Assignment
Report how many lines of the data below contain "sono". Give nothing besides the number.

Top of Provided material

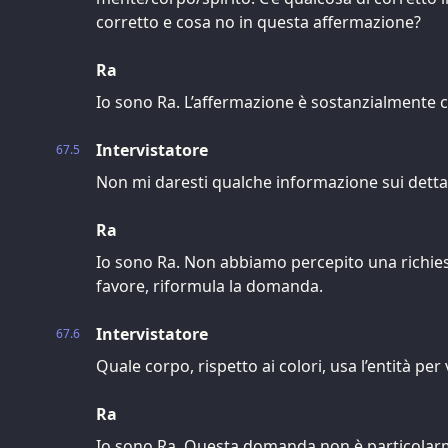
corretto e cosa no in questa affermazione?
Ra
Io sono Ra. L’affermazione è sostanzialmente c
Intervistatore
67.5
Non mi daresti qualche informazione sui detta
Ra
Io sono Ra. Non abbiamo percepito una richiest
favore, riformula la domanda.
Intervistatore
67.6
Quale corpo, rispetto ai colori, usa l’entità per
Ra
Io sono Ra. Questa domanda non è particolar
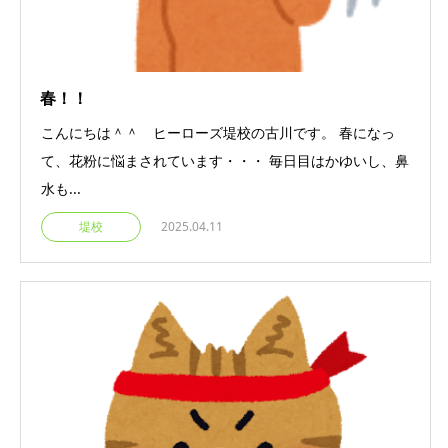
春！！
こんにちは＾＾ ヒーローズ堤校の古川です。 春になっ
て、花粉に悩まされています・・・ 毎日目はかゆいし、鼻
水も...
堤校
2025.04.11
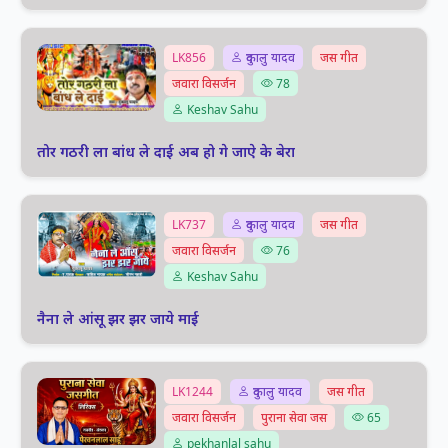
LK856
दुकालु यादव
जस गीत
जवारा विसर्जन
78
Keshav Sahu
तोर गठरी ला बांध ले दाई अब हो गे जाऐ के बेरा
LK737
दुकालु यादव
जस गीत
जवारा विसर्जन
76
Keshav Sahu
नैना ले आंसू झर झर जाये माई
LK1244
दुकालु यादव
जस गीत
जवारा विसर्जन
पुराना सेवा जस
65
pekhanlal sahu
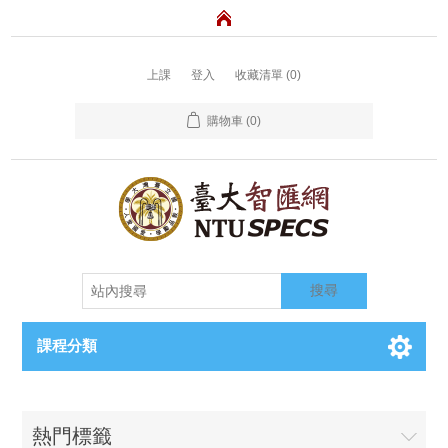
上課
登入
收藏清單
(0)
購物車
(0)
搜尋
課程分類
熱門標籤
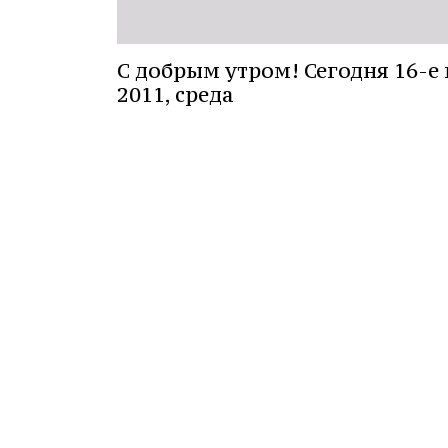
С добрым утром! Сегодня 16-е
2011, среда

Bottom of Provided material

Response area
3